[OPE-L:1991] Re: Aristotle's Economic Thought


C. J. Arthur (cjarthur@pavilion.co.uk)
Thu, 30 Dec 1999 14:34:12 +0000


Scott Meikle is indeed a serious scholar. he is limited by his
Aristotelianism (I do not think he really understands Hegel) but does good
work within that framework.
I especially recommend his paper in *The Cambridge Companion to Marx* ed.
T. Carver.
While I am about it may I point out that Marx is grossly unfair to
Aristotle. He fault s him for failing to discover the "substance" of value,
and ascribes this to ideological prejudice agaist equality. This is to put
the cart before the horse.
When Aristotle was writing there was no "substance" of value in Marx's
sense; the value form was empty as Aristotle had to admit.
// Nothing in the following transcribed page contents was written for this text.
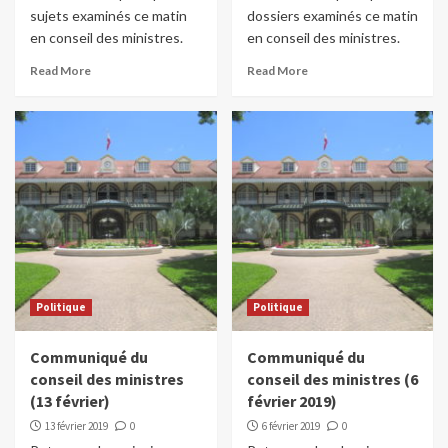
sujets examinés ce matin
dossiers examinés ce matin
en conseil des ministres.
en conseil des ministres.
Read More
Read More
Politique
Politique
Communiqué du
Communiqué du
conseil des ministres
conseil des ministres (6
(13 février)
février 2019)
13 février 2019
0
6 février 2019
0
Such capital as
existed was largely merchant K; I do not think capitalist factories in our
sense existed. capital was invested in mines but these were worked by slave
labour.
Two thousand years later commodity-capitalist relations became hegemonic
and two things happen: 1) the value form acquires a "substance"; 2)
'Equality' becomes a popular prejudice flowing from the dominance of the
structure of caommodity-exchange subjects.

>I've been reading a very interesting book, Aristotle's Economic Thought, by
>Scott Meikle (Clarendon Press of Oxford University Press, 1995: ISBN
>0-19-815225-6).
>
>Meikle is very well-read in Marx and carefully relates Aristotle's texts to
>Marx and Marx to Aristotle. Two very interesting points he makes are that
>Aristotle is the source of the C-M-C' versus M-C-M' distinction, and that
>Marx's discussion of the dialectic between use value and exchange value is
>largely organized around Aristotle's categories and discussion.
>
>>From Meikle's point of view, Marx thought Aristotle had pretty much solved
>the value problem except for his inability to see that labor was the source
>of value. This takes us back to our recent discussion of the labor/value
>issues and to the ongoing discussion of the "value form" theory.
>
>Duncan
>
>
>Duncan K. Foley
>Department of Economics
>Graduate Faculty
>New School University
>65 Fifth Avenue
>New York, NY 10003
>(212)-229-5906
>messages: (212)-229-5717
>fax: (212)-229-5724
>e-mail: foleyd@cepa.newschool.edu
>alternate: foleyd@newschool.edu
>webpage: http://cepa.newschool.edu/~foleyd

P. S. Please note that I have a new Email address,
<cjarthur@waitrose.com>
but the old one will also run until next summer. (To be doubly sure load both!)